‘I’ ON CULTURE
Wonder Woman 1984 is here and this was one movie I was really waiting for. The first of the films with the character was superb, one of the best of the genre — a brilliant origins picture. Now we would go to the 1980s!
Unfortunately, the new movie is not nearly as good as the first. Mind you, it is not a bad one, actually pretty good. But it has enormous flaws, and they get in the way of creating a coherent, exciting story line. This is a film clearly made because it is a sequel to a really successful film that has a couple of top stars, particularly Gal Gadot, the most charismatic performer in the DC/Marvel pantheon.

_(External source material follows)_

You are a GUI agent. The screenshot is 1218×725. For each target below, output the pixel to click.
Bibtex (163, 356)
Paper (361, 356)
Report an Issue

Diana Prince (Gal Gadot), Wonder Woman’s alter ego, is working as a cultural anthropologist at the Smithsonian Institution in Washington, keeping a low profile, although she does manage to capture a group of goons at a local mall before going back in hiding. She meets awkward Barbara Minerva (Kristen Wiig), who has a whole string of degrees, when she begins work at the Smithsonian. Barbara is the opposite of Diana: she’s awkward, bad with people and is essentially ignored by just about everyone.
Maxwell Lord (Pedro Pascal), a failing businessman, recognizes an artifact as a “wishing stone,” one that grants people their heart’s desire. Barbara wishes to be more like Diana and is gradually transformed. Diana, in passing, wishes her great love Steve Trevor (Chris Pine) could be alive, and he returns. And Lord wishes that he could be the means for everyone to achieve their wishes.
As expected, things fall apart. Diana is thrilled to reunite with Steve and recruits him to help find the wishing stone, one said to have been involved in the destruction of civilizations all through history. Barbara and Lord oppose her. That leads to the major plot… which goes nowhere.
The chemistry between Gadot and Pine still works. Together, they are great. You can sense the attraction between the two. Some great comedy is worked in. Watching her try to get him dressed in 1980s fashion was funny. I enjoyed Steve trying on parachute pants and asking if it meant that everyone went parachuting. Their scenes were great, with an emphasis on the best action setup in the film as the two of them chase Lord and a group of minions on an Egyptian highway.
Wiig gets a great chance to steal scenes using her impeccable comic timing, her good looks and acting ability to play a really complex character. Pascal is way over the top, stealing most scenes because the other actors are more laid back, but his motivation, aside for a drive for power, is unclear. And the ending creates a change in the character that seems unbelievable.
There are not many action scenes considering the genre and the more than two-and-a-half-hour length. There is a nice opening sequence with Diana as a child learning that cheating is wrong, which presents the film’s moral message about truth being the most important thing. Then there is a brief fight with some clumsy thugs, the aforementioned highway chase, a far-too-long fight in the White House and a final battle between Wonder Woman and Cheetah, which was filmed in the dark so that it’s hard to figure out who was winning or even if the actors were really there. Somehow Barbara becomes sort of feline, although I could barely see it.
This film reminds me of the really silly superhero movies we saw before Christopher Nolan did Batman Begins in 2005. The villains have no real motive, and there are massive holes in logic. But with Gadot headlining it, they thought we could sit through more than two hours of it. There were some good sequences, but except for the parts where she and Pine were together, the film dragged.
Since you’ll probably see the movie on HBO Max if you have it, and it’s free for the next month, see it. It’s certainly worth that price of admission. As I wrote earlier, not bad but not really very good.
Nevertheless, it was great to actually see a new movie.